Carson City District Court Judge James Russell sided Tuesday with the Coalition for Parents and Children PAC, which last month filed a lawsuit claiming the ballot measure—which would guarantee the "fundamental right to reproductive freedom"—violates Nevada law by covering more than one subject. The petition mentions abortion, birth control, prenatal care, and post-partum care, which advocates note all fall under the umbrella of "reproductive freedom."
However, Russell said that "it is clear to me this is probably the clearest case I have seen that I think there is a violation of the single-subject rule."
"We are optimistic about the ballot initiative as a whole, and you know, we plan to appeal this."
Nevadans for Reproductive Freedom—a coalition including Planned Parenthood, NARAL Pro-Choice Nevada, and Indivisible Northern Nevada that filed the petition in September—disagreed with Russell's ruling and vowed to appeal to the Nevada Supreme Court.
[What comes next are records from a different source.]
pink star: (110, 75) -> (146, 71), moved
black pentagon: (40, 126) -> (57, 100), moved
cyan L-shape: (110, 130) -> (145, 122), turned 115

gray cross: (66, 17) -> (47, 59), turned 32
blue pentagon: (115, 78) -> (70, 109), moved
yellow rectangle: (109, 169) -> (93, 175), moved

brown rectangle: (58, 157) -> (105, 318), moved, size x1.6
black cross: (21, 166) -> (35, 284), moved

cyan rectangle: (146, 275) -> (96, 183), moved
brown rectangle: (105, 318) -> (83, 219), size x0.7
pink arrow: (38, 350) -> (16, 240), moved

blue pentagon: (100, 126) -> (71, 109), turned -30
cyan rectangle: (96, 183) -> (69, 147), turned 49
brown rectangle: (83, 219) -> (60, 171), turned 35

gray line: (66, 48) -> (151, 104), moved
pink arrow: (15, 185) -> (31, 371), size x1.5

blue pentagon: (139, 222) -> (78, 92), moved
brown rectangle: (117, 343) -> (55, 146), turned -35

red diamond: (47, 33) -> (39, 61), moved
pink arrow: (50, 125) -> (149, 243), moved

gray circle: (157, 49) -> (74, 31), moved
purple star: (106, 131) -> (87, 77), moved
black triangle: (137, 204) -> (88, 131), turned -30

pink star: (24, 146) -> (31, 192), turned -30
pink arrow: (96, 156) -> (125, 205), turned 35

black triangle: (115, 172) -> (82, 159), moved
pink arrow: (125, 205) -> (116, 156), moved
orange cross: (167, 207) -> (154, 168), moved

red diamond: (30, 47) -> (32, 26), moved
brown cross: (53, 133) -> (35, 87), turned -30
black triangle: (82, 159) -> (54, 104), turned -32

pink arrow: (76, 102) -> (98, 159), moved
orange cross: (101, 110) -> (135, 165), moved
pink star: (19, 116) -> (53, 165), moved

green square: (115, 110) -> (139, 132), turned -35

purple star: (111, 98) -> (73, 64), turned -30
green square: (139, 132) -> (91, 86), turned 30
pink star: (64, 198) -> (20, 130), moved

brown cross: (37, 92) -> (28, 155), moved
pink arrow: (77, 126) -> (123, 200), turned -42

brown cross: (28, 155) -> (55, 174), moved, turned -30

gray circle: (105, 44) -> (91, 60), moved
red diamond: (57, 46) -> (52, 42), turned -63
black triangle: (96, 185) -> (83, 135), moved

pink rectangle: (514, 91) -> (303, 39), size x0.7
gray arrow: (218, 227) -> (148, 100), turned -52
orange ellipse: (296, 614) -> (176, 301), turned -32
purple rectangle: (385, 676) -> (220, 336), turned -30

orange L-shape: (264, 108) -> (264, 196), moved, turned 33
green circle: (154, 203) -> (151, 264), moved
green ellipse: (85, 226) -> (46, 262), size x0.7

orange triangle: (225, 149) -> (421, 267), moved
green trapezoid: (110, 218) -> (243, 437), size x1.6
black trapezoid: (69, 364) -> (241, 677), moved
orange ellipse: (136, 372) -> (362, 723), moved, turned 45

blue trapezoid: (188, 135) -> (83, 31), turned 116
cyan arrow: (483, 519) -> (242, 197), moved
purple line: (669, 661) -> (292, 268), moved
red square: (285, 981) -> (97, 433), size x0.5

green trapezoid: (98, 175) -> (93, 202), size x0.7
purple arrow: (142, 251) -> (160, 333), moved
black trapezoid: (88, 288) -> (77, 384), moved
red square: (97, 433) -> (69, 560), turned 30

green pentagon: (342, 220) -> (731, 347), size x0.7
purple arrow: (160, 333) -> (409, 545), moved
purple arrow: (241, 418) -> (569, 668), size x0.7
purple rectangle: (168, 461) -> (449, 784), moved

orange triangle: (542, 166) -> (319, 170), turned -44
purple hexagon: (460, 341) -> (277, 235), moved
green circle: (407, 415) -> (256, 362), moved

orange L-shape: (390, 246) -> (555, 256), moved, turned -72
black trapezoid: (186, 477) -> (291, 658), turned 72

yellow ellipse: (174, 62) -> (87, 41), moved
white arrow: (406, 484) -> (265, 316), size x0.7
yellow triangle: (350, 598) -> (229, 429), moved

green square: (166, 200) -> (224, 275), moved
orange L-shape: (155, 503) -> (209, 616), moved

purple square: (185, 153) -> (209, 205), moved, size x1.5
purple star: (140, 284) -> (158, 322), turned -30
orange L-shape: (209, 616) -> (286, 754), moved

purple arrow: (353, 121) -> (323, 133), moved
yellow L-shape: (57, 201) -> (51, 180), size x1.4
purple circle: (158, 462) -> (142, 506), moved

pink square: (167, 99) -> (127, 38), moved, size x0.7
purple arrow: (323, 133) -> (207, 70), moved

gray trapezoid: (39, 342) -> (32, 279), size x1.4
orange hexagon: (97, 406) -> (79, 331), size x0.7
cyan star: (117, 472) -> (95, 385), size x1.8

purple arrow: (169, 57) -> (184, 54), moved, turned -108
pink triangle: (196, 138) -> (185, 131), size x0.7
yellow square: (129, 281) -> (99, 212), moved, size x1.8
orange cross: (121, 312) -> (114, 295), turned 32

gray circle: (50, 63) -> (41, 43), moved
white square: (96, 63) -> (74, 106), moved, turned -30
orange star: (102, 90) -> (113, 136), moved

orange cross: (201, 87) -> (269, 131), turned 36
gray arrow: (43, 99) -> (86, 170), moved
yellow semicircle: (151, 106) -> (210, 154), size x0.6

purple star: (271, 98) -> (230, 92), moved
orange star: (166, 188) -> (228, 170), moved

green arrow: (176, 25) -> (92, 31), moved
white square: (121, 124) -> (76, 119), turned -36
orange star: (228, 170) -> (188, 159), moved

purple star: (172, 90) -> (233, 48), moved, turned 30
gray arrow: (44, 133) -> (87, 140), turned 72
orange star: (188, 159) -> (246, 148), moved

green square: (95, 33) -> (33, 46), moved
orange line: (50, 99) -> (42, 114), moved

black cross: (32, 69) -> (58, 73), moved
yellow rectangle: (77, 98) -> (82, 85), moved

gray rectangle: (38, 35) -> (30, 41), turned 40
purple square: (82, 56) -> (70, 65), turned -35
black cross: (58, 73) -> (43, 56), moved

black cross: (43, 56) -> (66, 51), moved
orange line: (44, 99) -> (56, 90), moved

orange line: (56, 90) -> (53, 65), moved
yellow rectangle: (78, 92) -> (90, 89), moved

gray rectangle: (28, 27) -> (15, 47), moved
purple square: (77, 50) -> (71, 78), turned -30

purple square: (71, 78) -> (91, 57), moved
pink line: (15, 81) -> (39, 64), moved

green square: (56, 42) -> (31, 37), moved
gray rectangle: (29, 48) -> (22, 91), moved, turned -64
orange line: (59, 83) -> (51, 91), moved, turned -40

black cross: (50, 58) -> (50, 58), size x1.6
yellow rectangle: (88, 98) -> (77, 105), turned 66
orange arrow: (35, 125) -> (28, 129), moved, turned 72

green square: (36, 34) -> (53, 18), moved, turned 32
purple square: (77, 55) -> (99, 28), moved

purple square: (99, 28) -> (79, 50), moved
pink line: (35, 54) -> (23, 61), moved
"We are optimistic about the ballot initiative as a whole, and you know, we plan to appeal this," said Lindsey Harmon with Nevadans for Reproductive Freedom. "And we know that in fact, these are all a single subject."
"Nevadans overwhelmingly support putting reproductive rights into our state constitution, and voters should be aware that anti-abortion advocates still have plenty of state government allies who are willing to help them undermine reproductive freedom," Harmon asserted, adding that the coalition would not "let one judge's misguided ruling deter us."
Voters in seven states—most recently Ohio—have passed ballot measures protecting reproductive rights in the wake of the U.S. Supreme Court's cancellation of half a century of federal abortion rights in last year's Dobbs v. Jackson Women's Health Organization decision.